"The Volcker rule is designed to prevent proprietary trading by banks. But no one, not even Paul Volcker himself, argues that proprietary trading was a cause of the financial crisis," Financial Services Committee Chairman Spencer Bachus said at a hearing devoted to the issue. "The Volcker rule sticks out as an oddly considered afterthought — a solution in search of a problem."
The rule, named after former Fed Chairman Paul Volcker, would ban proprietary trading and limit bank investments in private equity.
Since regulators first outlined late last year how they planned to implement the rule, banks and other financial companies have argued the plan was too complicated and would have a negative impact on the economy. Even Volcker has signaled he has concerns about the approach taken by the five agencies that must jointly write the rule.

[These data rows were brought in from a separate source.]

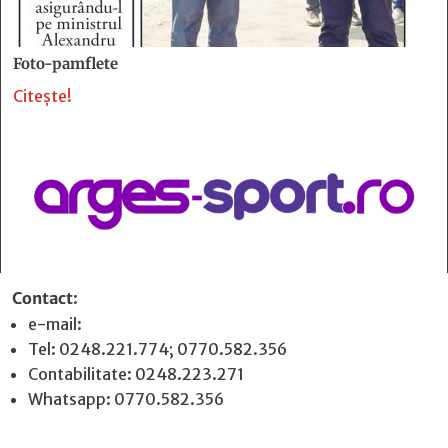
Foto-pamflete
Citește!
Contact
:
e-mail:
jurnaldearges@gmail.com
Tel: 0248.221.774; 0770.582.356
Contabilitate: 0248.223.271
Whatsapp: 0770.582.356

"I think we have all taken note of Chairman Volcker's statements that, number one, proprietary trading at the commercial banks was not central to the crisis, and that he has expressed concern with the rule bearing his name," said Rep. Jeb Hensarling, the Texas Republican that will become chairman of the panel next year. "I don't think he's giving his offspring up for adoption, but he doesn't seem to be well-pleased with it."
Regulators were hoping to complete the rule by the end of the year, but those efforts have stalled after the agencies received more than 18,000 comments in response to their proposal.

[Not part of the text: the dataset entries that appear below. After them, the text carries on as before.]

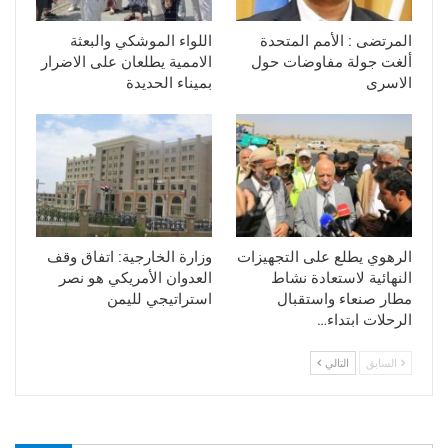
المرتضى : الأمم المتحدة
اللواء الموشكي والبعثة
ألغت جولة مفاوضات حول
الاممية يطلعان على الاضرار
الاسرى
بميناء الحديدة
الرهوي يطلع على التجهيزات
وزارة الخارجية: اتفاق وقف
النهائية لاستعادة نشاط
العدوان الأمريكي هو نصر
مطار صنعاء واستقبال
استراتيجي لليمن
الرحلات ابتداء…
السابق
التالي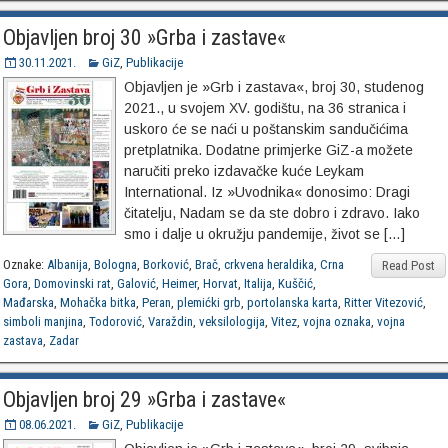
Objavljen broj 30 »Grba i zastave«
30.11.2021.
GiZ
,
Publikacije
Objavljen je »Grb i zastava«, broj 30, studenog
2021., u svojem XV. godištu, na 36 stranica i
uskoro će se naći u poštanskim sandučićima
pretplatnika. Dodatne primjerke GiZ-a možete
naručiti preko izdavačke kuće Leykam
International. Iz »Uvodnika« donosimo: Dragi
čitatelju, Nadam se da ste dobro i zdravo. Iako
smo i dalje u okružju pandemije, život se […]
Oznake:
Albanija
,
Bologna
,
Borković
,
Brač
,
crkvena heraldika
,
Crna
Read Post
Gora
,
Domovinski rat
,
Galović
,
Heimer
,
Horvat
,
Italija
,
Kuščić
,
Mađarska
,
Mohačka bitka
,
Peran
,
plemićki grb
,
portolanska karta
,
Ritter Vitezović
,
simboli manjina
,
Todorović
,
Varaždin
,
veksilologija
,
Vitez
,
vojna oznaka
,
vojna
zastava
,
Zadar
Objavljen broj 29 »Grba i zastave«
08.06.2021.
GiZ
,
Publikacije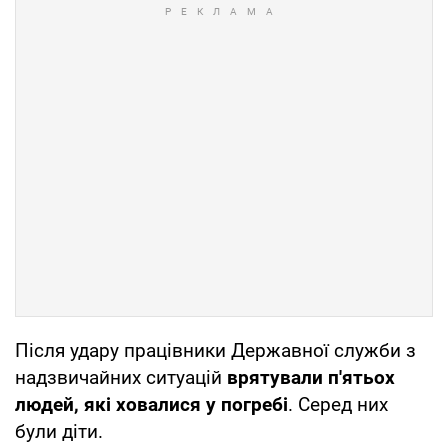
Після удару працівники Державної служби з
надзвичайних ситуацій
врятували п'ятьох
людей, які ховалися у погребі
. Серед них
були діти.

Bernanke said on Wednesday that the regulators "have made quite a bit of progress," adding that they hope to finish the rule by early next year.

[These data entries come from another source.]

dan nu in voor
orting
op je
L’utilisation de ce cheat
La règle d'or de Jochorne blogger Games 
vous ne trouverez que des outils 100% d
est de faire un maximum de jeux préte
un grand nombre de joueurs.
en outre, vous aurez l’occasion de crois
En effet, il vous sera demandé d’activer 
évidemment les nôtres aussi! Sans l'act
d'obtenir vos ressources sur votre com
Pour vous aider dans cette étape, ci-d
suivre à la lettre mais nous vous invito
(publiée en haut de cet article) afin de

But Hensarling said the outpouring of objections should give the agencies pause.
"As the Vice Chairman of this committee, I have noted not a few, not hundreds, but literally thousands of negative comments to have either arrived to this committee or to regulators from entities that are supposedly not negatively impacted," he said.
Democrats at the hearing largely defended the need for the Volcker rule and the pace of promulgation, warning about the risks of propriety trading, including fallout from JPMorgan's $6 billion in trading losses revealed last spring.
"I understand the difficulty, but I do want to say in defense of the regulators that they are in some sense damned if they do and damned if they don't," said Rep. Barney Frank, D-Mass., outgoing ranking member on the panel and a principal author of the Dodd-Frank law. "If they were to go ahead with a proposal generated among themselves, put it out there for comment, and then adopt it basically unchanged, they'd be legitimately criticized for not listening to the people. When, as they now did, they listened to a very large number of comments and seek to deal with them and improve the rules, then people complain it's taking too long."
Concerns that some institutions "might inadvertently find themselves in trouble" are overblown, Frank added, arguing that financial regulators have historically proven capable of discretion and not "bloodthirsty."
"Clearly there will be recognition that this will be experimental to some extent," he said.